2021-02-17 23:37:41,356 - fba.levenshtein - INFO - Number of reference cell barcodes: 1,200
2021-02-17 23:37:41,356 - fba.levenshtein - INFO - Number of reference feature barcodes: 32
2021-02-17 23:37:41,356 - fba.levenshtein - INFO - Read 1 coordinates to search: [0, 16)
2021-02-17 23:37:41,356 - fba.levenshtein - INFO - Read 2 coordinates to search: [10, 25)
2021-02-17 23:37:41,356 - fba.levenshtein - INFO - Cell barcode maximum number of mismatches: 2
2021-02-17 23:37:41,356 - fba.levenshtein - INFO - Feature barcode maximum number of mismatches: 2
2021-02-17 23:37:41,356 - fba.levenshtein - INFO - Read 1 maximum number of N allowed: 3
2021-02-17 23:37:41,356 - fba.levenshtein - INFO - Read 2 maximum number of N allowed: 3
2021-02-17 23:37:41,634 - fba.levenshtein - INFO - Matching ...

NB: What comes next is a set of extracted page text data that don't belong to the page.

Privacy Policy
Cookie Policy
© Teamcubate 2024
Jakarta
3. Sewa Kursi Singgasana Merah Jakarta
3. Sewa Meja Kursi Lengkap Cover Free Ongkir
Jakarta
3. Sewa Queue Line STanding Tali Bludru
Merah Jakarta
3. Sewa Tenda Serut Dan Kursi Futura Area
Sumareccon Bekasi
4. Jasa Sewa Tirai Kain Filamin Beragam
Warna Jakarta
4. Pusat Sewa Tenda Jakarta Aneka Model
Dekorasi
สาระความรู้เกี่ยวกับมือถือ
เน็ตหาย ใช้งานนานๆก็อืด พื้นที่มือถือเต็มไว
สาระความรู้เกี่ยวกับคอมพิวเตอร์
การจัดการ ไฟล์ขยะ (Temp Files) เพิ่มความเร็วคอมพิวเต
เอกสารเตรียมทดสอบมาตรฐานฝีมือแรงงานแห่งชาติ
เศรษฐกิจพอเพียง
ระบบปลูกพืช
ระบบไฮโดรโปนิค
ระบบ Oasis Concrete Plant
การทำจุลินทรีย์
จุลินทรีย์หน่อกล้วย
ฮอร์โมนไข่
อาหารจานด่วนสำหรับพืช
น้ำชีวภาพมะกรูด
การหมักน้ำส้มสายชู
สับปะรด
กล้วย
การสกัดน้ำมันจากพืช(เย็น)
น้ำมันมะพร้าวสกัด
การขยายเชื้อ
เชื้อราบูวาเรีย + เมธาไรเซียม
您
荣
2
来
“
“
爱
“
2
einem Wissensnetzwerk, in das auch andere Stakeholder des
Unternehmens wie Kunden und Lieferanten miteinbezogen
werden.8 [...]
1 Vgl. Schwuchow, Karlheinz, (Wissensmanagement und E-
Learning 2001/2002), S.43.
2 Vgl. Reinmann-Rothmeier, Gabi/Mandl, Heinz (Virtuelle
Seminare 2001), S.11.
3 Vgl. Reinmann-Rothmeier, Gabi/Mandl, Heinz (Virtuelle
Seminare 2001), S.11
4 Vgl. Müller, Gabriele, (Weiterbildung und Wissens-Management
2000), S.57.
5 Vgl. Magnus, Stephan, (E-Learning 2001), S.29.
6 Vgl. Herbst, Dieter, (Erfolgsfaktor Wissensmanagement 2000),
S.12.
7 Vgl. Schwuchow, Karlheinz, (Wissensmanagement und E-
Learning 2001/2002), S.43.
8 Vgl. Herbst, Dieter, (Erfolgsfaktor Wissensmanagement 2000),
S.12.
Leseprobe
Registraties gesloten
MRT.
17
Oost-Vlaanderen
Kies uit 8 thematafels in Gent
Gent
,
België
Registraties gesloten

2021-02-17 23:53:22,264 - fba.levenshtein - INFO - Number of read pairs processed: 7,704,799
2021-02-17 23:53:22,264 - fba.levenshtein - INFO - Number of read pairs w/ valid barcodes: 4,607,787
2021-02-17 23:53:22,279 - fba.__main__ - INFO - Done.
Matrix generation#
Only fragments with correctly matched cell and feature barcodes are
included, while fragments with UMI lengths less than the specified value
are discarded. UMI removal is performed using UMI-tools (Smith, T., et
al. 2017. Genome Res. 27, 491–499.), with the starting position on
read 1 set by -us
(default 16
) and the length set by -ul
(default 12
). The UMI deduplication method can be set using -ud
(default directional
), and the UMI deduplication mismatch threshold
can be specified using -um
(default 1
).
The generated feature count matrix can be easily imported into well-established single cell analysis packages such as Seurat and Scanpy.
$ fba count \
-i feature_barcoding_output.tsv.gz \
-o matrix_featurecount.csv.gz \
-us 16 \
-ul 12 \
-um 1 \
-ud directional
Result summary.
69.8% (3,214,503 out of 4,607,787) of read pairs with valid cell and feature barcodes are unique fragments. 41.7% (3,214,503 out of 7,704,799) of total sequenced read pairs contribute to the final matrix.
2021-02-17 23:53:36,024 - fba.__main__ - INFO - fba version: 0.0.7
2021-02-17 23:53:36,024 - fba.__main__ - INFO - Initiating logging ...
2021-02-17 23:53:36,024 - fba.__main__ - INFO - Python version: 3.7
2021-02-17 23:53:36,024 - fba.__main__ - INFO - Using count subcommand ...
2021-02-17 23:53:36,024 - fba.count - INFO - UMI-tools version: 1.1.1
2021-02-17 23:53:36,027 - fba.count - INFO - UMI starting position on read 1: 16
2021-02-17 23:53:36,027 - fba.count - INFO - UMI length: 12
2021-02-17 23:53:36,027 - fba.count - INFO - UMI-tools deduplication threshold: 1
2021-02-17 23:53:36,027 - fba.count - INFO - UMI-tools deduplication method: directional
2021-02-17 23:53:36,027 - fba.count - INFO - Header line: read1_seq cell_barcode cb_num_mismatches read2_seq feature_barcode fb_num_mismatches
2021-02-17 23:53:49,419 - fba.count - INFO - Number of lines processed: 4,607,787
2021-02-17 23:53:49,422 - fba.count - INFO - Number of cell barcodes detected: 1,199
2021-02-17 23:53:49,422 - fba.count - INFO - Number of features detected: 30
2021-02-17 23:55:18,907 - fba.count - INFO - Total UMIs after deduplication: 3,214,503
2021-02-17 23:55:18,910 - fba.count - INFO - Median number of UMIs per cell: 2,564.0
2021-02-17 23:55:18,944 - fba.__main__ - INFO - Done.